« Le balletomane est un type très spécial dont j’ai vu d’extraordinaires exemples. Tel fut le général Bezobrazow qui suivait le Ballet russe de Serge de Diaghilew, hantait les coulisses et traversait en silence le tourbillon des danseuses, des Sylphides ou des archers du Prince Igor. Tel est Serge Lido, mais armé d’un appareil de photographe. Sans l’amour qu’il porte à tout ce qui touche à la danse, cet appareil ne servirait à rien. Il photographierait. Il statufierait un vertige.

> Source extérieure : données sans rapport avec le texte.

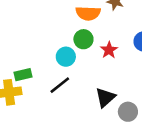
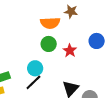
cyan circle: (66, 57) -> (35, 68), moved

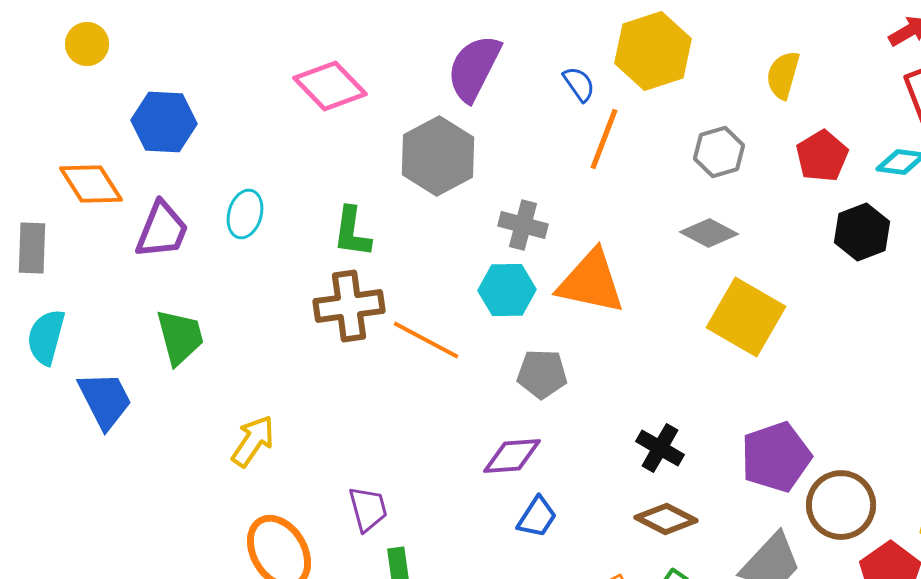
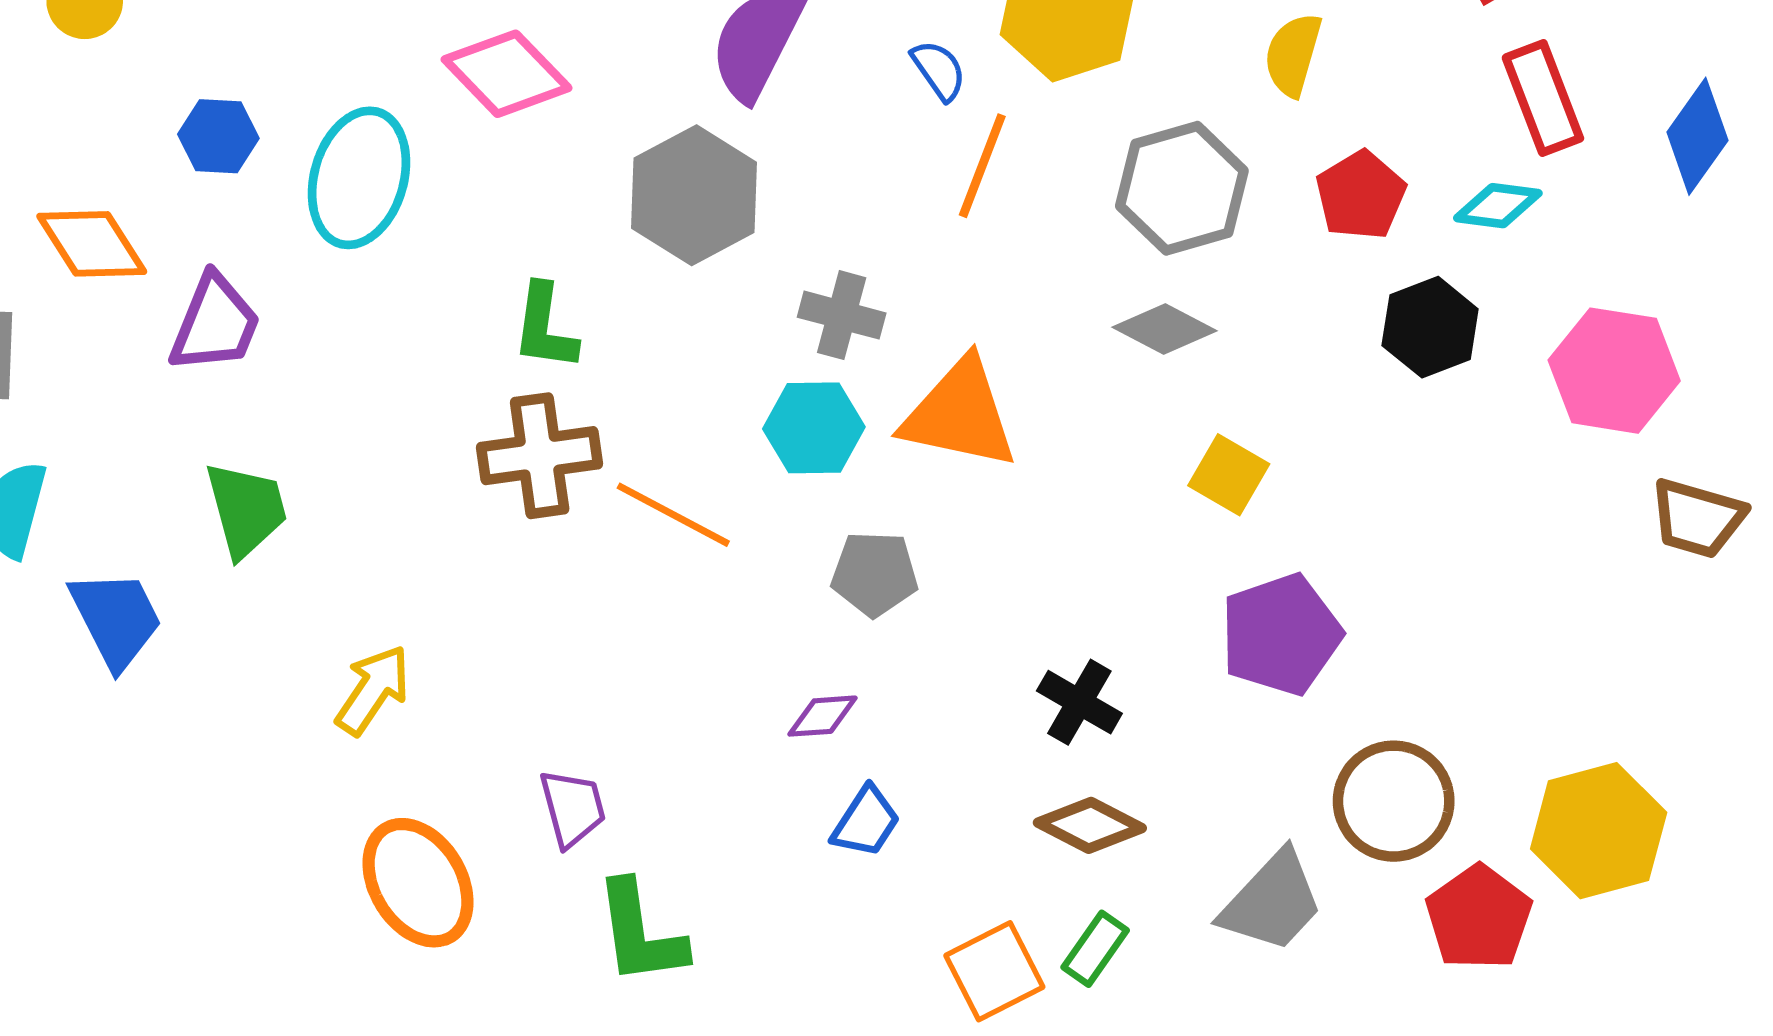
blue hexagon: (164, 122) -> (218, 136), size x0.7
gray hexagon: (719, 152) -> (1182, 188), size x1.5
cyan ellipse: (245, 214) -> (359, 178), moved, size x1.6
yellow square: (746, 317) -> (1229, 475), size x0.6
purple diamond: (512, 456) -> (823, 716), size x0.7
purple pentagon: (776, 457) -> (1281, 634), moved

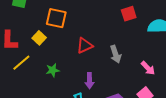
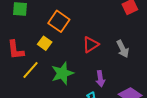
orange square: (56, 18) -> (59, 21), turned 30
green star: (53, 70) -> (62, 73), size x1.6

Or, c’est le cœur même de Lido qui anime l’appareil suspendu à son cou. Comme le fantôme du général Bezobrazow, Lido hante les coulisses, chaque fois que notre théâtre se hausse jusqu’à la grande gesticulation.
C’est par un mélange de l’objectif et de l’âme qu’il obtient d’innombrables figures où le mouvement s’arrache de la mort. Il arrive que les photographies immobiles d’un film suggèrent souvent davantage que le film lui-même. Il arrive que les documents de Lido nous fassent rêver d’un ballet où le poids humain n’existerait plus, où le cadre de la scène deviendrait la vitre de quelque fabuleux aquarium. »
(Jean Cocteau, « Préface » en hommage à Serge Lido pour Masques, 1947.)